The amendments will lead to “considerably lower implementation and follow-up costs” than the initial draft by the EC, according to Peter Gramke.
Speaking at the German pension fund association’s (aba) annual conference, Gramke, head of Internal Audit SOKA-BAU, a supplementary pension plan for construction workers in Germany, pointed out that the new proposal no longer contained any delegated acts linking IORP II to other legal frameworks, which “eases the burden considerably – also regarding costs”. He said there were fewer supervisory reporting demands than a year ago and that the Directive, were it to be implemented in its current form, would be a “limited burden” on pension fund costs.
He said the information requirements had been cut considerably, adding that the Commission had “completely underestimated” these costs.
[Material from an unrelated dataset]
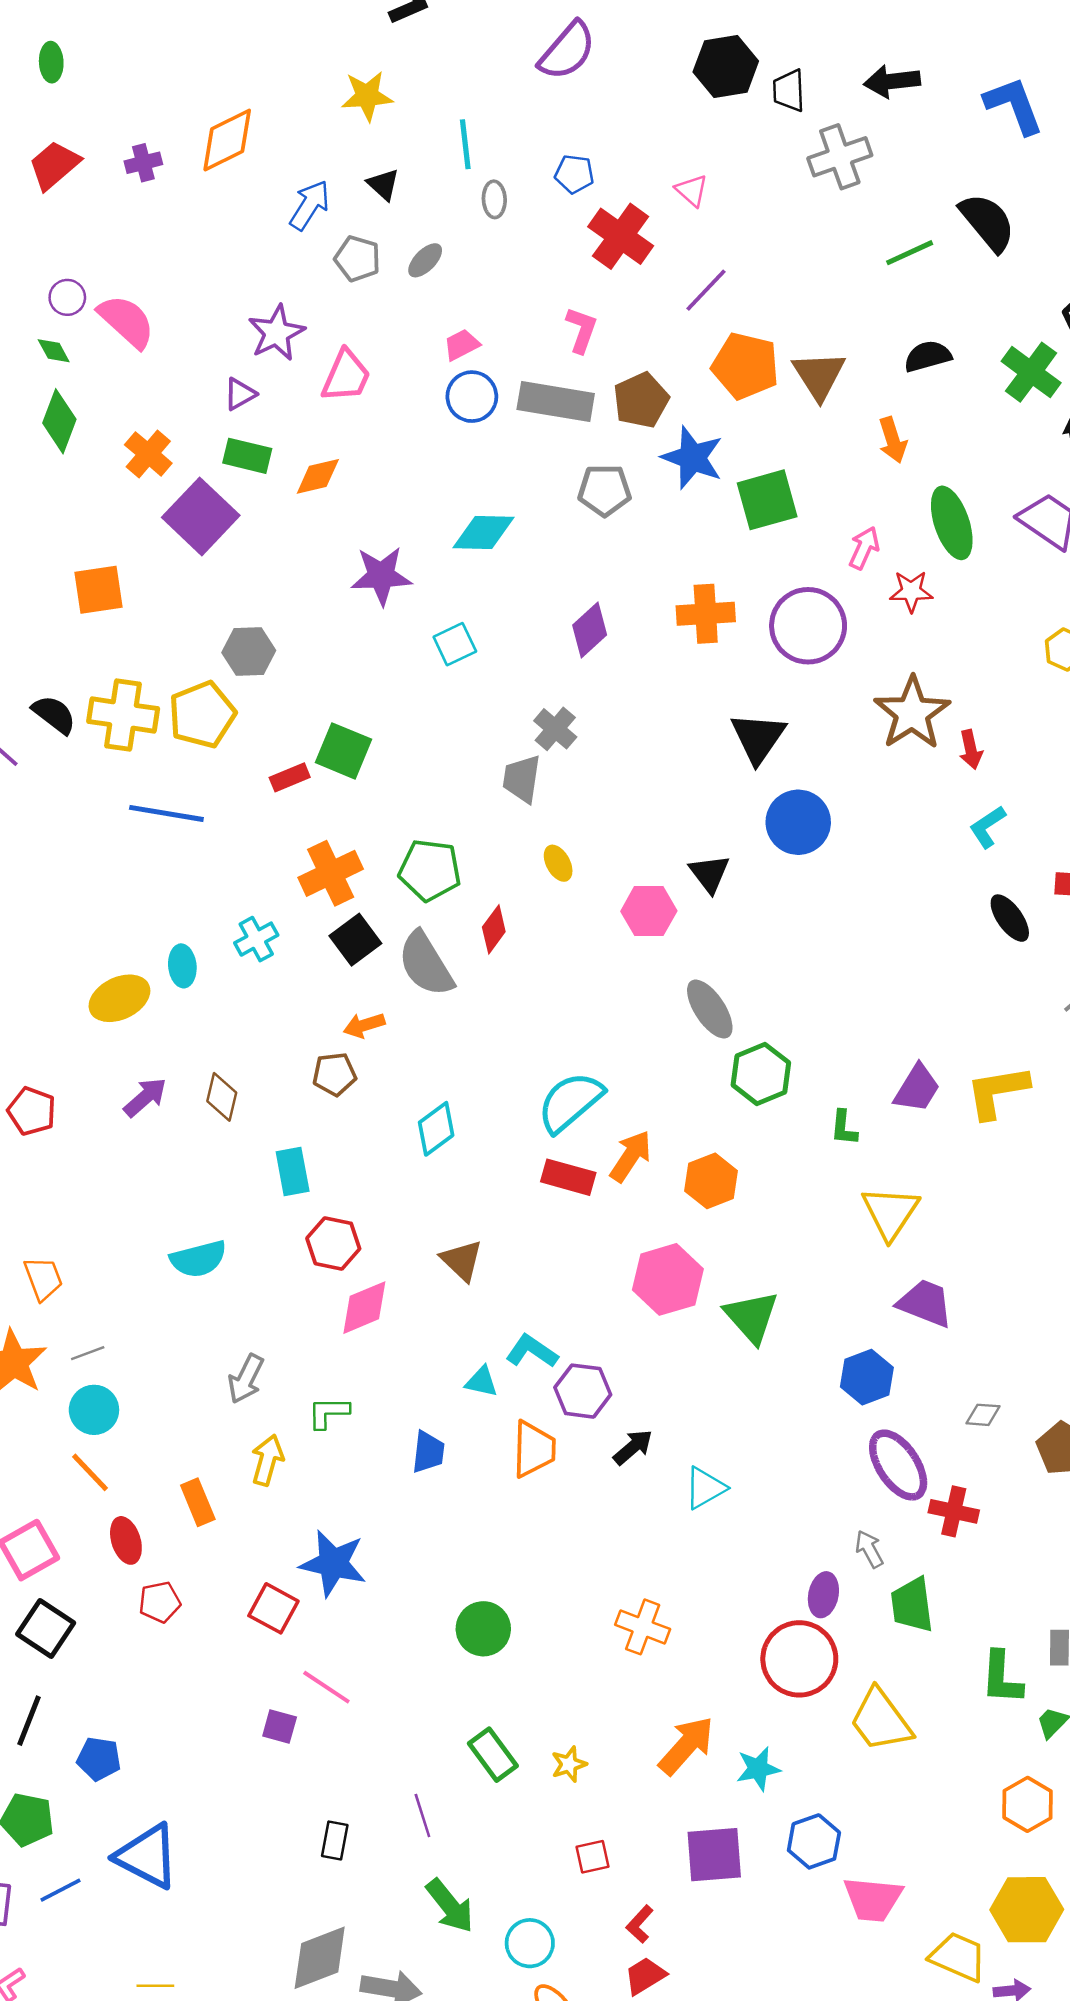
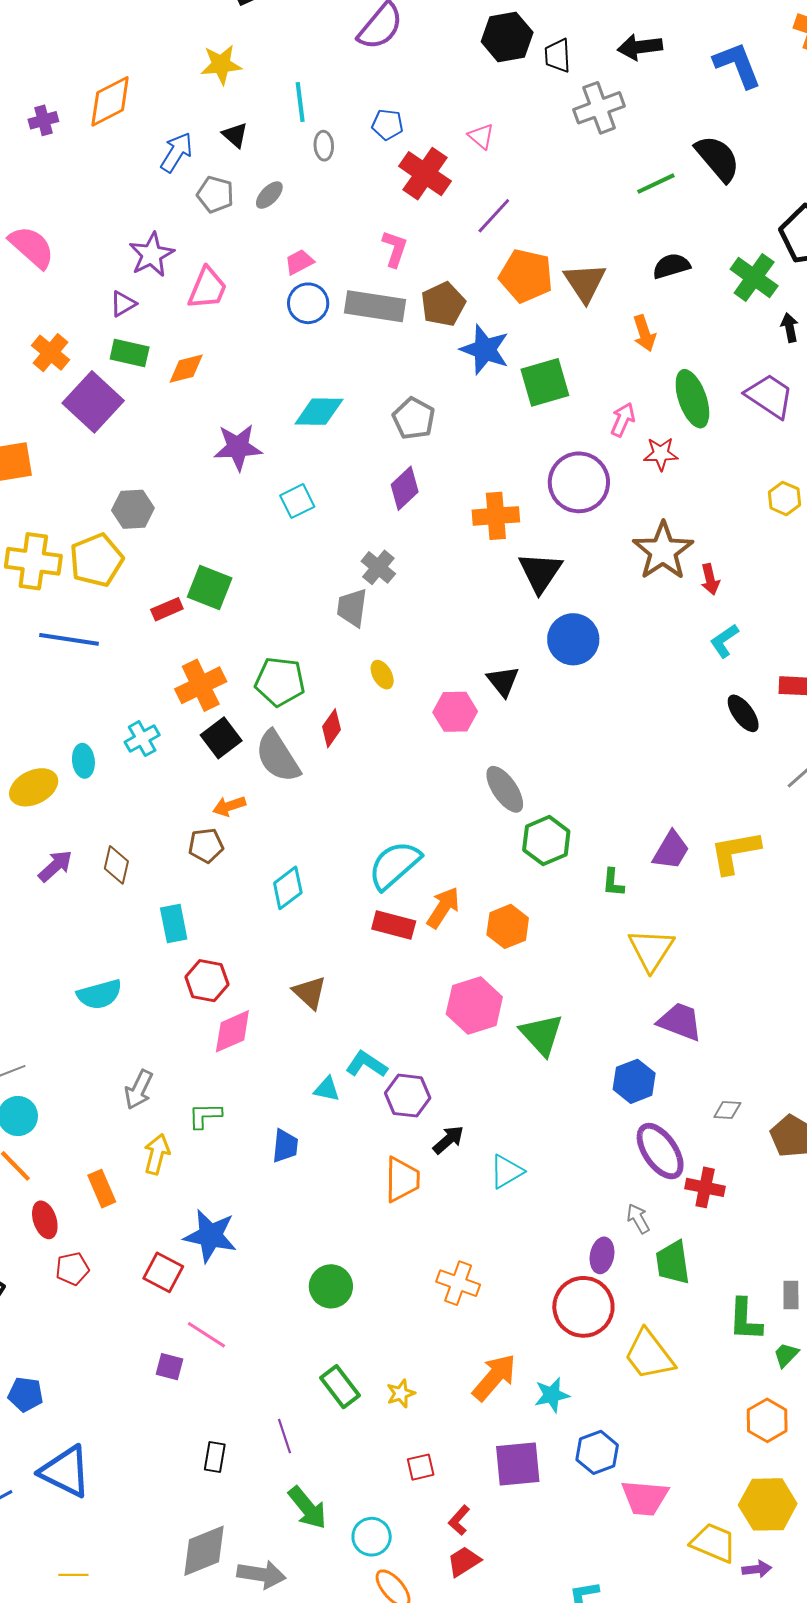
gray pentagon: (604, 490) -> (414, 418), moved, turned 30
orange cross: (706, 614) -> (496, 516), moved
orange trapezoid: (534, 1449) -> (402, 1179), moved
Gramke also commended the Italians on changing the wording in the definition of IORPs from financial institutions to “pension institutions with a social purpose that are active on financial markets”. “This is an important distinction that will change regulation over the medium term,” he said.
Dietmar Keller, head of division at German supervisor BaFin, said the requirement to calculate the funding needs and sponsor support would be tantamount to “introducing the holistic balance sheet (HBS) approach via the back door”. He said he was convinced that EIOPA would “continue to work on HBS” and bring it back to the table after the current commissioner’s five-year tenure, if not before.